О боже, это из-за меня он так судорожно дышит, так крепко стискивает край покерного стола, из-за меня походит лицом на перезрелый томат. Я не мог смотреть в глаза Данила, но и оторваться от них не мог. Он был до смерти напуган. Мною.
На нас смотрели люди. Нет, не на нас. На меня. Тут слишком многие меня знают и, если это заметили в сторожке… Будь я на десять лет младше, меня бы так выпороли, что я бы еще неделю не мог сидеть. Но сейчас… Что папа придумает сейчас? Если, конечно, он это заметил.
Но я уже нес наказание. Мне было жутко стыдно. Это не пустые слова. Я себя не узнавал, и я себя боялся. Как это вообще так получилось, что я стал душить Данила? Его слова не так уж меня оскорбили. Хотя… Нет. За такое душить нельзя. Вообще ни за что душить нельзя.
– Прости, – сказал я.
Но горло першило, так что вряд ли Данил разобрал это простое слово. Я прокашлялся и повторил:
– Прости, пожалуйста.
Данил медленно кивнул. К нему возвращался прежний цвет лица, и люди вокруг переставали на нас пялиться. Будь на моем месте кто угодно другой, он бы уже вылетел из «Эмпирея» обратно в геенну мирскую. А я… Мне это сойдет с рук. Я надеюсь. Но лучше я все-таки не буду сегодня попадаться на глаза папе.

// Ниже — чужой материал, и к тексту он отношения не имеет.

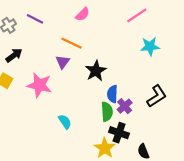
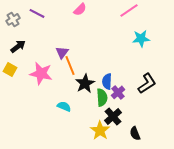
orange line: (72, 43) -> (70, 65), moved, turned 42
black star: (96, 71) -> (85, 83), moved
cyan semicircle: (65, 122) -> (64, 106), turned -32
black cross: (119, 133) -> (113, 116), turned 30

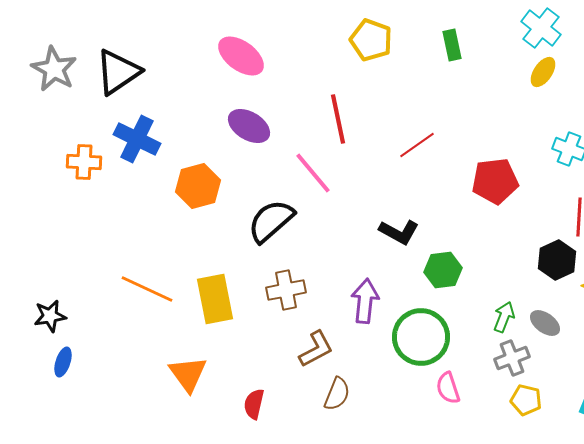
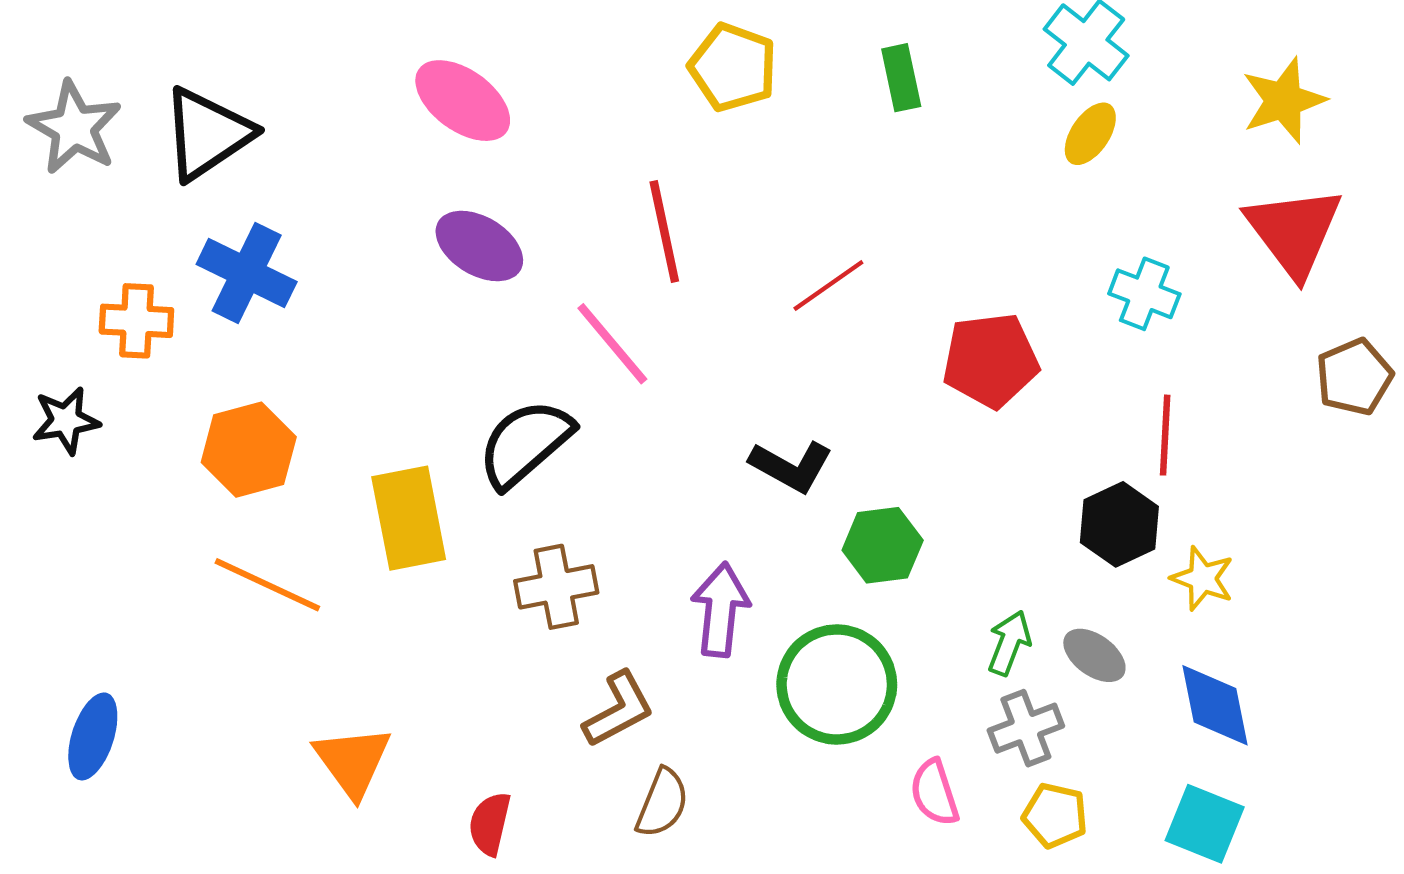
orange hexagon: (198, 186) -> (249, 450), moved
yellow rectangle: (215, 299) -> (409, 518), moved
black star: (50, 316) -> (66, 421), moved
blue ellipse: (63, 362) -> (93, 736), size x1.4
pink semicircle: (448, 388) -> (934, 793), moved

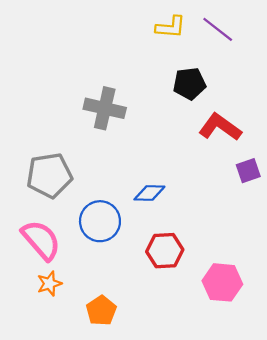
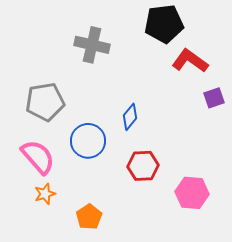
black pentagon: (189, 84) -> (164, 24), size x1.4
blue diamond: (149, 193) -> (130, 117), turned -52

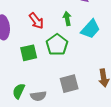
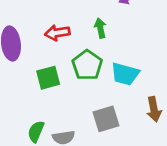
red arrow: (36, 21) -> (57, 33), turned 120
cyan trapezoid: (90, 29) -> (125, 74), moved, turned 65

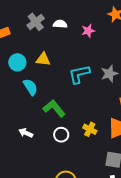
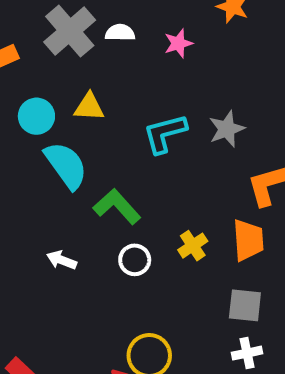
gray cross: (36, 22) -> (70, 31), size x1.4
cyan semicircle: (30, 87) -> (66, 165), size x1.4
yellow cross: (90, 129) -> (193, 246), turned 32

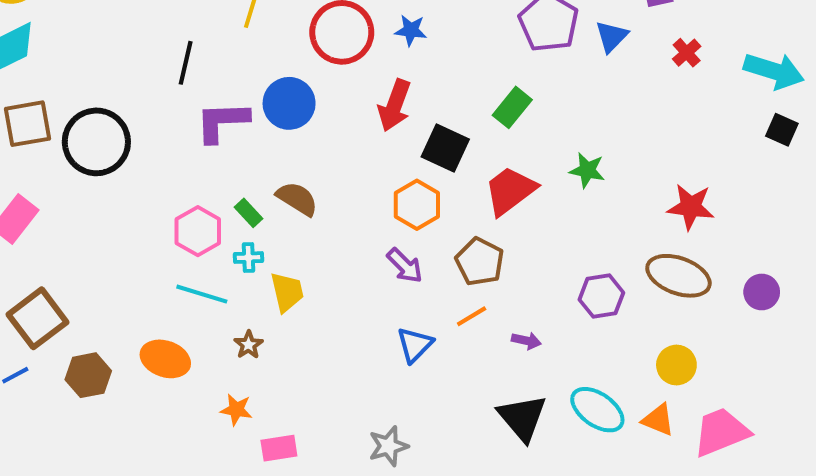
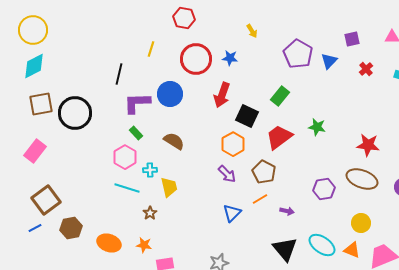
green rectangle: (248, 213) -> (136, 133), moved
orange ellipse: (165, 359) -> (109, 243), moved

– Прости, – говорил кто-то. – Прости, прости, пожалуйста, прости…
– Андрей! – вдруг услышал я.
Подняв голову, я снова наткнулся на глаза Данила.
– Что?
Данил смотрел на меня со страхом. Еще немного с жалостью, но все же по большей части со страхом. Затем он едва слышно произнес:
– Я тебя не узнаю.
Я покачал головой. Сначала мелко, едва заметно. Потом все шире и резче.
– Я не менялся, – сказал я.
И я искренне в это верил. Этот гнев во мне всегда был. Просто он спал.